## [The task]
Look below for the line containing "la aportación árabe, aunque"; from there, print each line exactly up to and including the line containing "menos de la", and stop.

Saved data entries
++++++++
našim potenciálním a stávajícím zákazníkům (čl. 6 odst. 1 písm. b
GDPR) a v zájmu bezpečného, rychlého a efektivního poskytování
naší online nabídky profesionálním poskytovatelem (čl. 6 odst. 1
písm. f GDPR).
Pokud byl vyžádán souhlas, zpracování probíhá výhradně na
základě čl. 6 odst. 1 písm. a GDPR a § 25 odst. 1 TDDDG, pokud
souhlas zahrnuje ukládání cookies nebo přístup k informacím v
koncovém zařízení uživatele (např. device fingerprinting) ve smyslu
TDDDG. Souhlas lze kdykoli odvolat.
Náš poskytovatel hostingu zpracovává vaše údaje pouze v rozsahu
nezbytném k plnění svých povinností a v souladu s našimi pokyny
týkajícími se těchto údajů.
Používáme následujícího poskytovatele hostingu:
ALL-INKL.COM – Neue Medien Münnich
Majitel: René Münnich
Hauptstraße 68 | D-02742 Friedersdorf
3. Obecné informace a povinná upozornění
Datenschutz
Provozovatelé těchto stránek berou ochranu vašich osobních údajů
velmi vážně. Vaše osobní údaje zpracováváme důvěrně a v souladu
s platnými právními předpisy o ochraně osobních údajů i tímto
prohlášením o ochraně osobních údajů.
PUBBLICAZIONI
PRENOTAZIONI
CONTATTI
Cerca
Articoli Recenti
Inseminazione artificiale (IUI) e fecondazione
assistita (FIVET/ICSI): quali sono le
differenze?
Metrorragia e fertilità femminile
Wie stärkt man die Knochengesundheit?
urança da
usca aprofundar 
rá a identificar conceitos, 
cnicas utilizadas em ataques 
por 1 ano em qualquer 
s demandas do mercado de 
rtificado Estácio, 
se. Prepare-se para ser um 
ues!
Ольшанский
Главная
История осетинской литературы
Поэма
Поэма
++++++++
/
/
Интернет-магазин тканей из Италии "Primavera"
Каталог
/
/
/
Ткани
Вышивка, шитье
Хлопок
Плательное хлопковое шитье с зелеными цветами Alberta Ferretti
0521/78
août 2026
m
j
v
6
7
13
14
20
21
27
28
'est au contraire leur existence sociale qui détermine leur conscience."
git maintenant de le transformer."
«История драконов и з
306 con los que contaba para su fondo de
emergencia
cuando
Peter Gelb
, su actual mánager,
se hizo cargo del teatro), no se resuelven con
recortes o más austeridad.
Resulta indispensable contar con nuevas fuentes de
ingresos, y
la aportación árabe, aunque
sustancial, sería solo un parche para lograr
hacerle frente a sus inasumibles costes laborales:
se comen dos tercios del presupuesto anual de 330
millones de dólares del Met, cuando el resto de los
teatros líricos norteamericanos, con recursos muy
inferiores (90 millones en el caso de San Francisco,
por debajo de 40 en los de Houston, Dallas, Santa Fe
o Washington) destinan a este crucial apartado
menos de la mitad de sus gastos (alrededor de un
++++++++
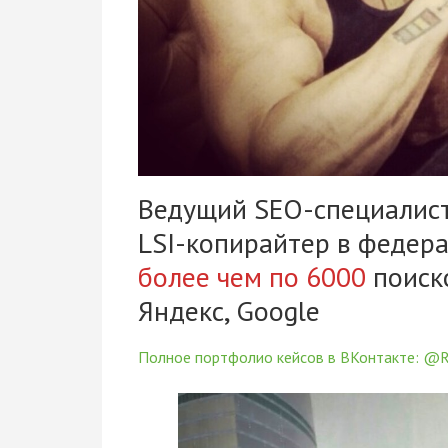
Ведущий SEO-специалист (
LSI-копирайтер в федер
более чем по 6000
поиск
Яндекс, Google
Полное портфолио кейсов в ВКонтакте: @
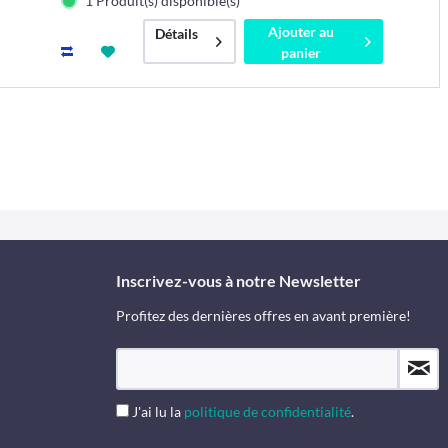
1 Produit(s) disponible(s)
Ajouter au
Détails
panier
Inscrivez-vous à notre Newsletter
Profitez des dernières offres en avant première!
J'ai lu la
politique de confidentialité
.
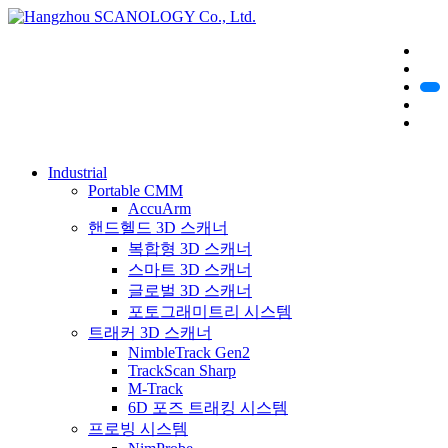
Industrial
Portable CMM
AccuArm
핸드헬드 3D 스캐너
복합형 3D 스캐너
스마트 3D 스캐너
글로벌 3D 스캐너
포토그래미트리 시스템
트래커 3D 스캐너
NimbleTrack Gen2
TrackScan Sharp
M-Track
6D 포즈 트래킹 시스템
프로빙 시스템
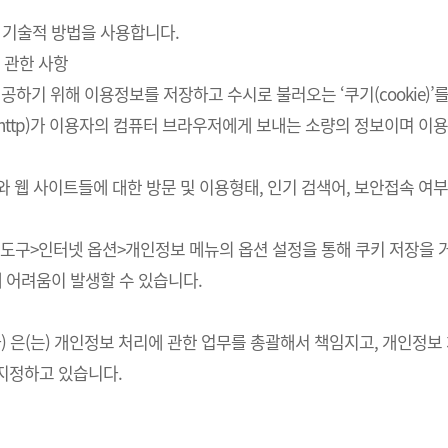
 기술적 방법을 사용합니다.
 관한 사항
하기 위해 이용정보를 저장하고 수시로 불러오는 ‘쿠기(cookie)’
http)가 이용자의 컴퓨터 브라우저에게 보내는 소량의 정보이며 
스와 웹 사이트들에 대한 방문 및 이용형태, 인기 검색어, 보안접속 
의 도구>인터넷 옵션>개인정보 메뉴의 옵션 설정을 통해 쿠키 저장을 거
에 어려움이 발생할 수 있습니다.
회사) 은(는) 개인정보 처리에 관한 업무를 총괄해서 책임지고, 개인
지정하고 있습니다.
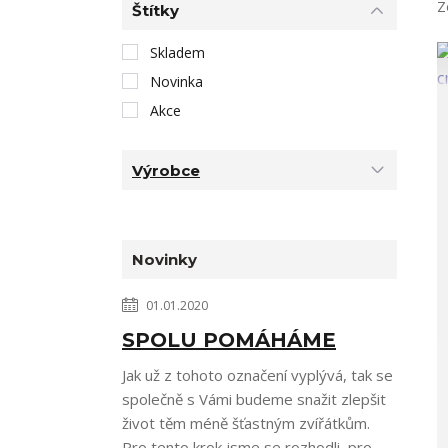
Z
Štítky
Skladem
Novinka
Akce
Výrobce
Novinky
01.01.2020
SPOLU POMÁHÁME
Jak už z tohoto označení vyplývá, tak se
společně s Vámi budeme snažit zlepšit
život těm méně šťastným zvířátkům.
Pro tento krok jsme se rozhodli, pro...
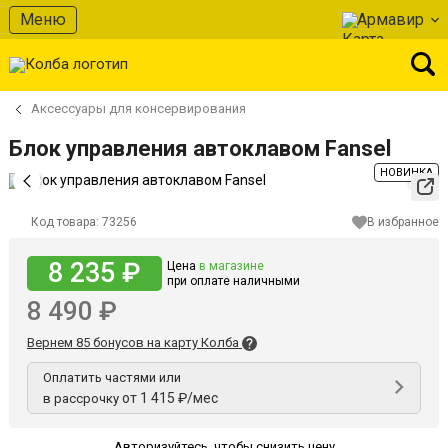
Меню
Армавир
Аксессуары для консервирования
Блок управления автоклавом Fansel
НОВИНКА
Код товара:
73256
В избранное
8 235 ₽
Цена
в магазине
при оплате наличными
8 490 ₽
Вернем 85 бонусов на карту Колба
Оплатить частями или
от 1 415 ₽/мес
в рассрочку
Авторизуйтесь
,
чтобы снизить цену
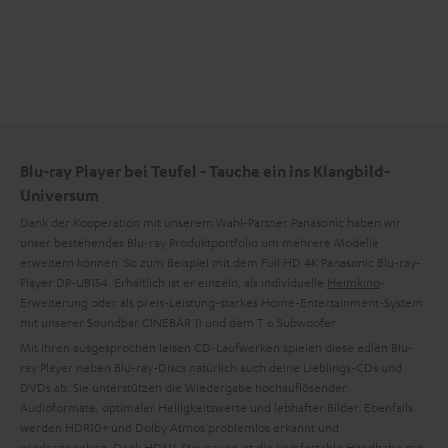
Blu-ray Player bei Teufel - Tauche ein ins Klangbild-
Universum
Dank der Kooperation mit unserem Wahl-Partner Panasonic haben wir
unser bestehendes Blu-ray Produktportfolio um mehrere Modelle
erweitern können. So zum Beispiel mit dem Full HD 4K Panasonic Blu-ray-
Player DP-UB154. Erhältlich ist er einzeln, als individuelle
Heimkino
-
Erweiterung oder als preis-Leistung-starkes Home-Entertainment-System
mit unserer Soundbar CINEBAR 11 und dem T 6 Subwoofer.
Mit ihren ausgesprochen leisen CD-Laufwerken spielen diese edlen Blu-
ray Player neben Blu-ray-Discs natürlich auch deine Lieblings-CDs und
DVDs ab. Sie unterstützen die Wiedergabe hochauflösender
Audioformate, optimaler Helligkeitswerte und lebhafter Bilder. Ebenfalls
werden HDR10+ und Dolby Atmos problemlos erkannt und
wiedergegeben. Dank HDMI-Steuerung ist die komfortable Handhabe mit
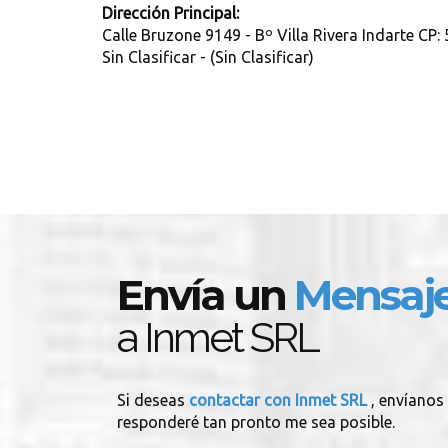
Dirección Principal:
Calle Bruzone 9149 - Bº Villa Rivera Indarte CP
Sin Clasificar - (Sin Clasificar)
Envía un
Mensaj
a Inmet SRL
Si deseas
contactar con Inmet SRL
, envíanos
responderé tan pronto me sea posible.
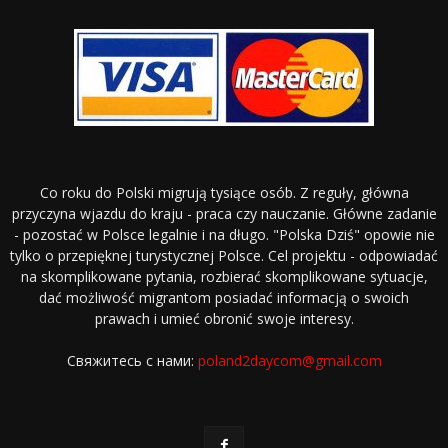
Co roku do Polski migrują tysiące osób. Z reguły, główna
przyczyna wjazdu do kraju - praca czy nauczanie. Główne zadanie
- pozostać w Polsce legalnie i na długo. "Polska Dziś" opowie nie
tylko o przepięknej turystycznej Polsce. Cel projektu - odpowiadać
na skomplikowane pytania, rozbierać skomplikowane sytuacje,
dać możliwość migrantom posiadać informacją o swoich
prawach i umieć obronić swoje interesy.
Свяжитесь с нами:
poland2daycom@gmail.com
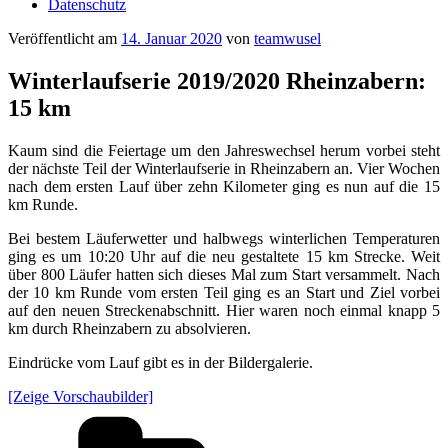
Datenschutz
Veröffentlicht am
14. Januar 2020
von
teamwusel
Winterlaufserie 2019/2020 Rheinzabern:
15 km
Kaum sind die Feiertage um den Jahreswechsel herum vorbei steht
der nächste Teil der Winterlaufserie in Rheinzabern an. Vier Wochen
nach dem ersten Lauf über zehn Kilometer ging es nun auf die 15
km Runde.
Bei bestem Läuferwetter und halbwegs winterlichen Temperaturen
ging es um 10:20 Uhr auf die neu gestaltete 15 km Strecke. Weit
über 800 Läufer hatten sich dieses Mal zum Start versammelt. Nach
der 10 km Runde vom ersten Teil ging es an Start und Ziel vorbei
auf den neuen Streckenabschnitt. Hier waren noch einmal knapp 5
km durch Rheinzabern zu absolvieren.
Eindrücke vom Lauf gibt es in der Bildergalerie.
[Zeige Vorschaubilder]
++++++++
## [Response to the task]
la aportación árabe, aunque
sustancial, sería solo un parche para lograr
hacerle frente a sus inasumibles costes laborales:
se comen dos tercios del presupuesto anual de 330
millones de dólares del Met, cuando el resto de los
teatros líricos norteamericanos, con recursos muy
inferiores (90 millones en el caso de San Francisco,
por debajo de 40 en los de Houston, Dallas, Santa Fe
o Washington) destinan a este crucial apartado
menos de la mitad de sus gastos (alrededor de un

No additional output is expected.